Cronache, Salone del Libro 2024

Amélie e Juliette Nothomb per la libera espressione


Rizzo Martina e Shaban Aya

Liceo L. Ariosto - Ferrara

Come possono due sorelle elaborare un trauma e, allo stesso tempo, rafforzare il loro rapporto?

Ce lo raccontano Amélie e Juliette Nothomb, durante il loro incontro presso la Sala Azzurra del Salone del Libro di Torino venerdì 10 maggio 2024, mediante un dialogo con l’autrice Nadia Terranova. Nelle loro ultime pubblicazioni, “Psychobomb” e “Eloge du cheval” (Voland), le sorelle narrano infatti parte della loro vita, analizzata sotto due chiavi di lettura differenti, mediante le figure di due animali. 

Gli uccelli ed i cavalli sono stati per Amelie e Juliette due simboli durante tutto il corso della loro vita: spiriti liberi, che a loro modo le rappresentano. 

Metafora della sua produzione artistica, la sorella minore trova nella figura dell’uccello il modo in cui anche lei, ogni volta che prende in mano la penna, si lancia a capofitto nel vuoto, cercando di capire come spiccare il volo; Juliette, d’altra parte, parla della sua grande passione per i cavalli sin dalla prima adolescenza: questi, per quanto figure tenebrose, permettono di mettersi in gioco e sono il mezzo attraverso il quale l’uomo ha avuto modo di progredire nel corso della storia.

In essi, inoltre, l’autrice rivede la sua grande passione per la danza, nata durante il suo soggiorno in America: lì non ha avuto modo di praticare la tanto amata equitazione. Ė così che comprende che le arti sono estremamente connesse tra loro, in un mondo di espressione di sé e introspezione

Così partendo da tali figure iniziano a narrare della loro infanzia, caratterizzata da numerosi viaggi e spostamenti a causa del lavoro itinerante dei genitori. Ciò causa nelle due giovani non pochi problemi, che le tormentano ancora. “Ad oggi, quando so di dovermi spostare per lavoro, temo di dover abbandonare tutto” – racconta Amelie, commossa – “certe cose rimangono dentro, segnano a vita”.

Segnano proprio come l’assenza di dialogo col padre, inizialmente incompreso: “Era un uomo tanto colto, però non parlava mai. Era come se non sapesse parlare con noi, bloccato dalla riservatezza”. Padre che, però, nutriva un profondo amore per le figlie, in particolare per Amelie, con la quale conversa dopo la sua morte.  “Era come se fosse in ogni cosa e cercasse di raccontarmi storie di sé attraverso oggetti ed avvenimenti”: è nata così l’idea per il suo ultimo libro. Libro che in realtà, rivela l’autrice, ha sempre coinciso con il grande sogno della figura paterna.

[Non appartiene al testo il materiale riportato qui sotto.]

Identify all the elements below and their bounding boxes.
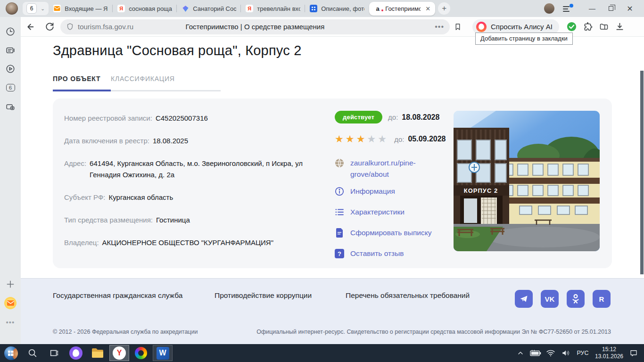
star-icon: ★ (367, 133, 378, 144)
field-row: Тип средства размещения:Гостиница (64, 214, 331, 226)
odnoklassniki-icon[interactable] (567, 290, 585, 308)
alice-taskbar-icon[interactable] (65, 344, 87, 362)
star-rating: ★★★★★ (335, 134, 388, 144)
leave-review-link[interactable]: ? Оставить отзыв (335, 248, 455, 259)
chevron-down-icon: ⌄ (41, 6, 45, 12)
sidebar-add-icon[interactable] (5, 279, 16, 289)
tab-label: Описание, фото и у (321, 5, 364, 12)
characteristics-link[interactable]: Характеристики (335, 206, 455, 218)
task-view-icon[interactable] (43, 344, 65, 362)
new-tab-button[interactable]: + (438, 2, 450, 15)
shield-icon (66, 22, 74, 31)
feed-icon[interactable] (5, 45, 16, 56)
footer-link-civil-service[interactable]: Государственная гражданская служба (53, 291, 182, 300)
wifi-icon[interactable] (543, 344, 558, 362)
language-indicator[interactable]: РУС (573, 350, 592, 356)
star-icon: ★ (378, 133, 388, 144)
status-badge: действует (335, 111, 382, 123)
document-icon (335, 228, 344, 238)
tab-description[interactable]: Описание, фото и у (305, 0, 369, 17)
telegram-icon[interactable] (515, 290, 533, 308)
taskbar-search-icon[interactable] (22, 344, 43, 362)
footer-link-requirements[interactable]: Перечень обязательных требований (346, 291, 470, 300)
field-list: Номер реестровой записи:С452025007316 Да… (64, 113, 331, 260)
yandex-mail-sidebar-icon[interactable] (4, 297, 17, 309)
clock[interactable]: 15:12 13.01.2026 (592, 346, 626, 360)
start-button[interactable] (0, 344, 22, 362)
tab-mail[interactable]: Входящие — Янде (49, 0, 113, 17)
back-button[interactable] (22, 19, 38, 35)
file-explorer-icon[interactable] (87, 344, 108, 362)
tab-counter[interactable]: 6 ⌄ (23, 2, 49, 15)
history-icon[interactable] (5, 26, 16, 37)
object-photo[interactable]: КОРПУС 2 (454, 111, 600, 251)
sidebar-more-icon[interactable]: ••• (5, 317, 16, 327)
object-card: Номер реестровой записи:С452025007316 Да… (53, 99, 612, 268)
more-icon[interactable]: ••• (435, 23, 444, 31)
profile-avatar[interactable] (6, 2, 18, 15)
tab-label: сосновая роща але (129, 5, 172, 12)
account-avatar[interactable] (544, 3, 554, 14)
screenshot-icon[interactable] (5, 102, 16, 112)
scrollbar-thumb[interactable] (640, 71, 644, 274)
reload-button[interactable] (41, 19, 58, 35)
battery-icon[interactable] (528, 344, 543, 362)
action-center-icon[interactable] (626, 344, 641, 362)
rutube-icon[interactable]: R (593, 290, 611, 308)
video-icon[interactable] (5, 64, 16, 74)
tabs-panel-icon[interactable]: 6 (5, 82, 16, 93)
side-panels-icon[interactable] (596, 19, 612, 35)
info-icon (335, 187, 344, 196)
browser-sidebar: 6 ••• (0, 17, 21, 344)
field-row: Субъект РФ:Курганская область (64, 192, 331, 203)
gem-icon (182, 5, 189, 12)
address-bar[interactable]: tourism.fsa.gov.ru Гостеприимство | О ср… (60, 19, 450, 34)
footer-link-anticorruption[interactable]: Противодействие коррупции (215, 291, 312, 300)
minimize-button[interactable]: — (583, 1, 602, 16)
social-links: VK R (515, 290, 611, 308)
tab-search-1[interactable]: Я сосновая роща але (113, 0, 177, 17)
bookmark-icon[interactable] (450, 19, 466, 35)
yandex-browser-taskbar-icon[interactable]: Y (109, 345, 129, 361)
page-footer: Государственная гражданская служба Проти… (21, 278, 644, 344)
generate-extract-link[interactable]: Сформировать выписку (335, 227, 455, 239)
volume-icon[interactable] (558, 344, 573, 362)
field-row: Дата включения в реестр:18.08.2025 (64, 135, 331, 147)
tray-chevron-up-icon[interactable] (513, 344, 528, 362)
taskbar: Y W РУС 15:12 13.01.2026 (0, 344, 644, 362)
page-tabs: ПРО ОБЪЕКТ КЛАССИФИКАЦИЯ (53, 75, 221, 90)
tab-about-object[interactable]: ПРО ОБЪЕКТ (53, 75, 111, 90)
tab-label: Входящие — Янде (65, 5, 108, 12)
legal-text: Официальный интернет-ресурс. Свидетельст… (256, 329, 611, 335)
word-taskbar-icon[interactable]: W (153, 345, 173, 361)
restore-button[interactable] (602, 1, 620, 16)
field-row: Номер реестровой записи:С452025007316 (64, 113, 331, 124)
colorful-ring-app-icon[interactable] (130, 344, 152, 362)
status-row: действует до: 18.08.2028 (335, 111, 455, 123)
vk-icon[interactable]: VK (541, 290, 559, 308)
browser-menu-icon[interactable] (563, 5, 572, 12)
url-text: tourism.fsa.gov.ru (78, 23, 133, 31)
yandex-icon: Я (117, 5, 125, 12)
alice-icon (476, 22, 487, 32)
extensions-icon[interactable] (580, 19, 596, 35)
question-icon: ? (335, 249, 344, 258)
information-link[interactable]: Информация (335, 186, 455, 197)
copyright-text: © 2012 - 2026 Федеральная служба по аккр… (53, 329, 198, 335)
tab-hospitality-active[interactable]: а Гостеприимств ✕ (369, 2, 435, 16)
tab-count-number: 6 (26, 3, 37, 14)
globe-icon (335, 158, 344, 168)
ask-alice-button[interactable]: Спросить Алису AI (472, 19, 559, 34)
yandex-mail-icon (53, 5, 61, 12)
active-tab-indicator (53, 90, 111, 91)
downloads-icon[interactable] (612, 19, 628, 35)
tab-sanatorium[interactable]: Санаторий Соснов (177, 0, 241, 17)
close-window-button[interactable]: ✕ (620, 1, 639, 16)
tab-travelline[interactable]: Я тревеллайн вход в (241, 0, 305, 17)
tab-classification[interactable]: КЛАССИФИКАЦИЯ (111, 75, 221, 90)
close-tab-icon[interactable]: ✕ (424, 5, 431, 12)
website-link[interactable]: zauralkurort.ru/pine-grove/about (335, 157, 455, 180)
field-row: Адрес:641494, Курганская Область, м.о. З… (64, 158, 331, 181)
system-tray: РУС 15:12 13.01.2026 (513, 344, 644, 362)
star-rating-row: ★★★★★ до: 05.09.2028 (335, 134, 455, 144)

Lei, però, non ne era a conoscenza, non fino alla visione di un filmato esclusivo nel 2021, in seguito alla morte del padre. 

Sollecitato dalle numerose domande dei presenti, il focus del dialogo si sposta poi alla questione linguistica: come hanno fatto, dovendo affrontare numerosi trasferimenti, a comunicare col mondo intorno a loro e ad adattarsi a culture divergenti? Emerge un profondo rapporto tra le due, accomunate da un grande senso di protezione una nei confronti dell’altra. Le parole, tra loro, non erano necessarie: era sufficiente uno sguardo d’intesa. 

Parole che, d’altra parte, erano fondamentali nel relazionarsi con il mondo circostante: inglese, francese, italiano, giapponese…le due imparano molte lingue, ma sentono di avere un’identità estremamente scissa tra culture e tradizioni, sempre però presenti nel loro stile di scrittura. Ne è esempio la grande importanza conferita da Amelie Nothomb al verbo, derivata dalla struttura della frase giapponese. 

Tra gli applausi del pubblico lasciano così la sala, ricordandogli9 di non smettere mai di divulgare ed esprimere il proprio pensiero, in un vero inno alla libertà.